Krewell had considered relocating his office to Fort Detrick, or even returning to Atlanta; in both locations, teams of research specialists were frantically working to dissect and decode the carefully convoluted secrets someone had built into H1N1-Florida. In either location, he would have felt
closer to the efforts being made than he did here, in his borrowed HHS office.

He turned to the computer and his fingers tapped out an access code.

Thanks to the miracle of modern electronics, he was able to track everything that was happening across the country, as well as the larger part of the world.
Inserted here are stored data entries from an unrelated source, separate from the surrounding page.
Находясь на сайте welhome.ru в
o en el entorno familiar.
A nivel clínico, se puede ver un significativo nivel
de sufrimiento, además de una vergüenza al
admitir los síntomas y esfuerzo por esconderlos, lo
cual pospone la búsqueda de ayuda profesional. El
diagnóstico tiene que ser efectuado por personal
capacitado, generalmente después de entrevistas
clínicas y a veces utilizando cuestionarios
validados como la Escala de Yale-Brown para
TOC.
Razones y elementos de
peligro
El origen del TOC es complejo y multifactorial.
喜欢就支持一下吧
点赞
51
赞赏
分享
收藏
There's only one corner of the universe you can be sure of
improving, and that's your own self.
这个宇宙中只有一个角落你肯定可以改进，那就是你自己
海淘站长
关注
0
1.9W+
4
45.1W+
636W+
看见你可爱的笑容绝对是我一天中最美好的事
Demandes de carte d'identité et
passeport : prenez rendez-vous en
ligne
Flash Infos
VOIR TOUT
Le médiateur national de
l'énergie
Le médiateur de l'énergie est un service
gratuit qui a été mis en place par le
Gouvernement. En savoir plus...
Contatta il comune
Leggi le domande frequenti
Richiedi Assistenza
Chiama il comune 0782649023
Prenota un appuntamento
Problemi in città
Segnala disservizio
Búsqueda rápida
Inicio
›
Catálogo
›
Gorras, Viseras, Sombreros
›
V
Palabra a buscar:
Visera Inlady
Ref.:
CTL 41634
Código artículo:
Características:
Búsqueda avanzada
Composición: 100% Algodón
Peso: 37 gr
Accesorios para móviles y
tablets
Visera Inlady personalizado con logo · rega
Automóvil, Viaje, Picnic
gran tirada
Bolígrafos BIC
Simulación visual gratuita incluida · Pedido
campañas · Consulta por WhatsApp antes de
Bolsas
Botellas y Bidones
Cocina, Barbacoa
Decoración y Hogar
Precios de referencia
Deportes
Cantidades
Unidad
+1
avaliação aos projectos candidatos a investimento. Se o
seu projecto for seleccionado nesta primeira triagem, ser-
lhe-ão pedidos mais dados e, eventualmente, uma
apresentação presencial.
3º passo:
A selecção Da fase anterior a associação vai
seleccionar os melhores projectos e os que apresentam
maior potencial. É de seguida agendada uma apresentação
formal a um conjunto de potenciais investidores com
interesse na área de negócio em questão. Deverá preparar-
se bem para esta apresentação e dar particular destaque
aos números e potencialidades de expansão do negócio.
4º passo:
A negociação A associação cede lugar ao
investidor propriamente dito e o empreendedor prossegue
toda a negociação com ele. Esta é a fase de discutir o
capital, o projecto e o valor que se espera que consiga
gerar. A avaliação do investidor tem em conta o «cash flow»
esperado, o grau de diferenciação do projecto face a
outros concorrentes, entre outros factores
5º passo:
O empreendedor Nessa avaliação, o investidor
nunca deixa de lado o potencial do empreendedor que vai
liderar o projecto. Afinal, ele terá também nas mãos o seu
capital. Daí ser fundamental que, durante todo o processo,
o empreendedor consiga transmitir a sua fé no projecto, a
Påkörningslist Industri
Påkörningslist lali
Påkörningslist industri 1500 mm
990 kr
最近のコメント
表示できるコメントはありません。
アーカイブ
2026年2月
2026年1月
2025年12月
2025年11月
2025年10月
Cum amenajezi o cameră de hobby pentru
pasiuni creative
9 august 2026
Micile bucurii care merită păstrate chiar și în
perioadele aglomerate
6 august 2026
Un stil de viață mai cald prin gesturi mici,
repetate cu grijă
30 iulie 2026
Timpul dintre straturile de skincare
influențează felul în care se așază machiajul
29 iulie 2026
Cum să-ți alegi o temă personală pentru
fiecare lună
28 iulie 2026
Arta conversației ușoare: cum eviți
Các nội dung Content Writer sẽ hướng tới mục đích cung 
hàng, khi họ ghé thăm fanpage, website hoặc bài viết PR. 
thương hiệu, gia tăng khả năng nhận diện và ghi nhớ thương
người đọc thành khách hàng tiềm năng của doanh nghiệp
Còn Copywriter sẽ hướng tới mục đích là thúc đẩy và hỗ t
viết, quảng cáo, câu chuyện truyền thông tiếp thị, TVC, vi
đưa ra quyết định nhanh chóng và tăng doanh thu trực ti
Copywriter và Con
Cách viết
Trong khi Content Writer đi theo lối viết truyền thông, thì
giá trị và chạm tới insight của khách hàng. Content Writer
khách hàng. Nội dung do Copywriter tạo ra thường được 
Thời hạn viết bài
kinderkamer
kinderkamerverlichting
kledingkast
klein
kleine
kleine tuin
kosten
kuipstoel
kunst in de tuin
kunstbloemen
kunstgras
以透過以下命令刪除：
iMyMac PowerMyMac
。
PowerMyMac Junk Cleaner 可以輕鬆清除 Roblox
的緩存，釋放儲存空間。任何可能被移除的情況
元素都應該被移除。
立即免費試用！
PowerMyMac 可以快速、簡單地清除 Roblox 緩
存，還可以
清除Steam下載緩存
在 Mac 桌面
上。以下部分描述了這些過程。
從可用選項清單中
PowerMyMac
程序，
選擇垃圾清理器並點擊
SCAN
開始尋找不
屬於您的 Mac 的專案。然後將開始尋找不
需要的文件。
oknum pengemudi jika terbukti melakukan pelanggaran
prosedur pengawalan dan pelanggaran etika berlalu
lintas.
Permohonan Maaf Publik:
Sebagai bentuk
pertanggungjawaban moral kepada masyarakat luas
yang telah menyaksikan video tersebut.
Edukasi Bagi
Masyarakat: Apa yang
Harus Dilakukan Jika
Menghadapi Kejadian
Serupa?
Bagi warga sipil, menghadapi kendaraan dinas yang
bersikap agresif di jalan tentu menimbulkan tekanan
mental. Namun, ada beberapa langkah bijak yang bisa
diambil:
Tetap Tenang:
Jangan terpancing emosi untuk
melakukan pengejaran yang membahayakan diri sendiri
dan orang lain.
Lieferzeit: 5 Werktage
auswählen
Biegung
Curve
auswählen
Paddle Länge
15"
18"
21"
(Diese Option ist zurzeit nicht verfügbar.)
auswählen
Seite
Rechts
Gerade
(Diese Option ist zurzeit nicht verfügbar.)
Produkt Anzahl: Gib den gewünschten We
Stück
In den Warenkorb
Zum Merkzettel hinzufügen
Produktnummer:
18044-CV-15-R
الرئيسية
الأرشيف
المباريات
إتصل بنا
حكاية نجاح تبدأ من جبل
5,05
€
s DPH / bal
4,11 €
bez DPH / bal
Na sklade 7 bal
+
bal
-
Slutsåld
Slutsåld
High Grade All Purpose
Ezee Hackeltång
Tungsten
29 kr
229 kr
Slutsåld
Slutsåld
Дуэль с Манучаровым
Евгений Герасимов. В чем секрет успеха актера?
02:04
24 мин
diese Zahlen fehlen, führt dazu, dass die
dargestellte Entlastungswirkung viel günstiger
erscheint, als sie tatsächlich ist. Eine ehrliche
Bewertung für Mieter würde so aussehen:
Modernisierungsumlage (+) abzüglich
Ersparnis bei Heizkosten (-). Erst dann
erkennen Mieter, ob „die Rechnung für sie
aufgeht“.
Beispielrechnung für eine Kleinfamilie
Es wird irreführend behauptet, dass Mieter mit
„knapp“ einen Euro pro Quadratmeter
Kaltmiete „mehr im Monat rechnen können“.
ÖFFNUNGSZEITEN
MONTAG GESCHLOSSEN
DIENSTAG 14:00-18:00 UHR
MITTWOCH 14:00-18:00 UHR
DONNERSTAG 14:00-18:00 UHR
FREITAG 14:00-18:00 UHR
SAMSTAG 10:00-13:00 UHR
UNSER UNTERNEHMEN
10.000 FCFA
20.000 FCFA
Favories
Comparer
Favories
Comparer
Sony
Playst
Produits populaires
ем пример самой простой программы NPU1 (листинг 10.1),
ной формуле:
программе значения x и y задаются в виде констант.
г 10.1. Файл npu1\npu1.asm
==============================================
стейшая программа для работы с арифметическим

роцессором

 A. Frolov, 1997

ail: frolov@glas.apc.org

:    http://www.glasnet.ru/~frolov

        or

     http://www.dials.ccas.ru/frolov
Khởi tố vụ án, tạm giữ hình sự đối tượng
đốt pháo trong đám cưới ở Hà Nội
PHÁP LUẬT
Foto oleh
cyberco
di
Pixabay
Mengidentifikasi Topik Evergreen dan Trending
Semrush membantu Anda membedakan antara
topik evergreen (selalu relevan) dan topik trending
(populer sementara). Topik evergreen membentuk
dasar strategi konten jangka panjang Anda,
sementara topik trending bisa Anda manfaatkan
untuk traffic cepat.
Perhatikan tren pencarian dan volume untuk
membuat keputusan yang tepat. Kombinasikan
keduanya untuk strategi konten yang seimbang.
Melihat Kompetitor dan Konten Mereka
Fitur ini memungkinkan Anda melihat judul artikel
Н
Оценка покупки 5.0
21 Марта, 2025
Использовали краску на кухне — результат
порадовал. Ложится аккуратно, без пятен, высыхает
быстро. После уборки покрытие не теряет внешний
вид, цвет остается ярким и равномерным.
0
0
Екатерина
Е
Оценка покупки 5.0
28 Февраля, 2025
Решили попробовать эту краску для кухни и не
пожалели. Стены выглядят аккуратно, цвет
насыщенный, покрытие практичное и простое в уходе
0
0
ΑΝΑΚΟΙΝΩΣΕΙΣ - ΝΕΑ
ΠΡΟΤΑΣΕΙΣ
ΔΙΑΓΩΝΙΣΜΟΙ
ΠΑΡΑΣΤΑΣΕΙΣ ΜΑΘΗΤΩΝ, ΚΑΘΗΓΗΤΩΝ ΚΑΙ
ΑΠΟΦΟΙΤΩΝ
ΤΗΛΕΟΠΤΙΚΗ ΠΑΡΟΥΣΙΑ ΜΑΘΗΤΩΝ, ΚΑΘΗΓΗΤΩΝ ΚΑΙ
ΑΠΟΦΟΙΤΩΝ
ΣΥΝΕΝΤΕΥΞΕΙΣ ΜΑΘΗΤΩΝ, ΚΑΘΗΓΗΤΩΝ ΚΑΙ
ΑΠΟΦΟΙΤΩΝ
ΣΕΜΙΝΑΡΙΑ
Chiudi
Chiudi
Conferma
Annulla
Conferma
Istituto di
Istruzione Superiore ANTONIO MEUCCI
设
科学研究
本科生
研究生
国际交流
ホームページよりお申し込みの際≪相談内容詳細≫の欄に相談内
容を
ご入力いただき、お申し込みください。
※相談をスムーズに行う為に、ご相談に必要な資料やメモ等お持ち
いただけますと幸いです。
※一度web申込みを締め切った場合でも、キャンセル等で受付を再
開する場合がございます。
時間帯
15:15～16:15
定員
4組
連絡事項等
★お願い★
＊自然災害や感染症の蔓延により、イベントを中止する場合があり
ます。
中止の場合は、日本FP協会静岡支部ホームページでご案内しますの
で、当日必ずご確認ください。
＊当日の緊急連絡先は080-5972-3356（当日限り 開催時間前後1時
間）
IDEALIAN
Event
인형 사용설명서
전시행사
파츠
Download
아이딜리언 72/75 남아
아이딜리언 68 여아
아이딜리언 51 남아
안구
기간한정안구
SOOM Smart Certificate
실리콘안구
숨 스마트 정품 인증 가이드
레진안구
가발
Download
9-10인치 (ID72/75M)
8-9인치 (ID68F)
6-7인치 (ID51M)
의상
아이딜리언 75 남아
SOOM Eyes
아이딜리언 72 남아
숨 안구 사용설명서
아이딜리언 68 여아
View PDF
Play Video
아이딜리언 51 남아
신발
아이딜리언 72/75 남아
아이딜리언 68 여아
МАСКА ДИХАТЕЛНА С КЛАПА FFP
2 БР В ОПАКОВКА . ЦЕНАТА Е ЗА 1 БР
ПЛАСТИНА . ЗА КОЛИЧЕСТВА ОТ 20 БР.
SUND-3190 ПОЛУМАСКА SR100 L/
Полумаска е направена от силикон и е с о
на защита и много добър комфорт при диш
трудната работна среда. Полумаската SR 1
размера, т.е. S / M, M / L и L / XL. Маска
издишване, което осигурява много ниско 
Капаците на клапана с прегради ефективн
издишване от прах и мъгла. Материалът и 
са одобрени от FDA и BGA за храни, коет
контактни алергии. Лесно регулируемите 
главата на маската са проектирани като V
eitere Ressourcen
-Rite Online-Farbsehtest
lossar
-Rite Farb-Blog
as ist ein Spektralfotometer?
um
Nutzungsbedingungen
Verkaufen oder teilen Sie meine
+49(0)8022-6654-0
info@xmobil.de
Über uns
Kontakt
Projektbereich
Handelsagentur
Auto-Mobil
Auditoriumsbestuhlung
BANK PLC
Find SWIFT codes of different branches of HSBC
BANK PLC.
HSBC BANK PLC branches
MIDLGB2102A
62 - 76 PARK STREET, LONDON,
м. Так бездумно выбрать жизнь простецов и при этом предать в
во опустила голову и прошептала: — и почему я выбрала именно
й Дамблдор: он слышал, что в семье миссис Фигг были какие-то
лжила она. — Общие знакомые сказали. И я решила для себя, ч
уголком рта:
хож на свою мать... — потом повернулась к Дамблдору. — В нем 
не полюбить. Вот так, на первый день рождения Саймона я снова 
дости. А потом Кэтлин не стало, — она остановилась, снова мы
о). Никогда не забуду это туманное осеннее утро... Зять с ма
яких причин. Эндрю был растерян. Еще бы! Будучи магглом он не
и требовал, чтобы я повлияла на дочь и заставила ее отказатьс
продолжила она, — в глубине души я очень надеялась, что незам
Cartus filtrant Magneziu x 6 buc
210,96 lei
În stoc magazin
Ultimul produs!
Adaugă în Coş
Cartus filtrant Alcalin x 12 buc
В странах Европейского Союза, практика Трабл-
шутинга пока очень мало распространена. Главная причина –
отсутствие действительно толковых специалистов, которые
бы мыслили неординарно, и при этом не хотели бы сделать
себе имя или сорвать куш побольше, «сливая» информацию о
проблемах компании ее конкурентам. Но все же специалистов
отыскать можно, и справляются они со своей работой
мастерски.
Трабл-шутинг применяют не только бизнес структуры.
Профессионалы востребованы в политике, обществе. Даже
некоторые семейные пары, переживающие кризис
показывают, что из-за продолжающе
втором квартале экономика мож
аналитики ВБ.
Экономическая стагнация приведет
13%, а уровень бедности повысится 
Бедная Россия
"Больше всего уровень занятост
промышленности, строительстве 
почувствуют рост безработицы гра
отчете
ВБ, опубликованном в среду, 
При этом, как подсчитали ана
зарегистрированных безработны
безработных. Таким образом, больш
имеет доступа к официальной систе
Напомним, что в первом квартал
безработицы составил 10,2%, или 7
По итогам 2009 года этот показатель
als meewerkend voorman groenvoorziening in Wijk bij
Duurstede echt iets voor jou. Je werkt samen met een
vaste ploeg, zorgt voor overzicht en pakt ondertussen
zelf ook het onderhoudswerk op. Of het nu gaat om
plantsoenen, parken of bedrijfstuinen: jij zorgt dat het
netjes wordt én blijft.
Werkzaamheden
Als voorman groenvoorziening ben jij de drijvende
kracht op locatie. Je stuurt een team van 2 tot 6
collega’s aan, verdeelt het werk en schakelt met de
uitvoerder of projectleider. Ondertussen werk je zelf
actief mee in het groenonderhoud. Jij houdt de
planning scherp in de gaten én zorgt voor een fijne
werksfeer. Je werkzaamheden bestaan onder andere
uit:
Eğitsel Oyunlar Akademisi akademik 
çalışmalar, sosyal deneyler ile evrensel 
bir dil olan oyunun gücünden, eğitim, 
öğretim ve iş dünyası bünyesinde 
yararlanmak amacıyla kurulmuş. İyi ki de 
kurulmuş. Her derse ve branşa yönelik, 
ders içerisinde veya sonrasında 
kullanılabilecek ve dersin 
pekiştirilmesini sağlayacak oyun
In the former, there was a firestorm of bad news, tempered only by a weak glimmer of good.

The CDC teams in Florida reported the present death toll at one hundred and forty-six, with current confirmed cases now numbering almost two thousand persons. More than three times that many were confined under armed guard—these persons still asymptomatic, but determined to have been in close contact with the infected. Soon there would be too many to guard, and at that point Krewell knew that all hell would break loose.

On the computer, Krewell called up the outbreak graphic, surveying the numbers that flashed above the communities. About half of the total caseload was in or around Fort Walton, though the contagion had now spread to a half-dozen surrounding communities in Northwest Florida. Panama City, fifty miles to the east, now reported twenty-three deaths due to the virus. Worse, three additional flu cases had been found outside the state—two in Mobile, the other in southern Georgia. The borders of the now-misnamed Florida Quarantine Region had been moved back accordingly.

He selected another item from the screen’s menu, and a list of the latest reports from the medical research staffs appeared.

At present, there was no progress on vaccine development, despite the herculean efforts under way.

And there was one new, chilling report: at Johns Hopkins, virologists studying H1N1-Florida had theorized that it had the potential to cross species—most likely to infect swine, but possibly also able to spread to avian species.

If accurate, it was a nightmare scenario: even if by some miracle they could contain the current outbreak in the south, the virus could become endemic in pigs and birds. One could, conceivably, slaughter every pig in North America. But what did you do about billions of birds, forming a constantly moving reservoir of contagion?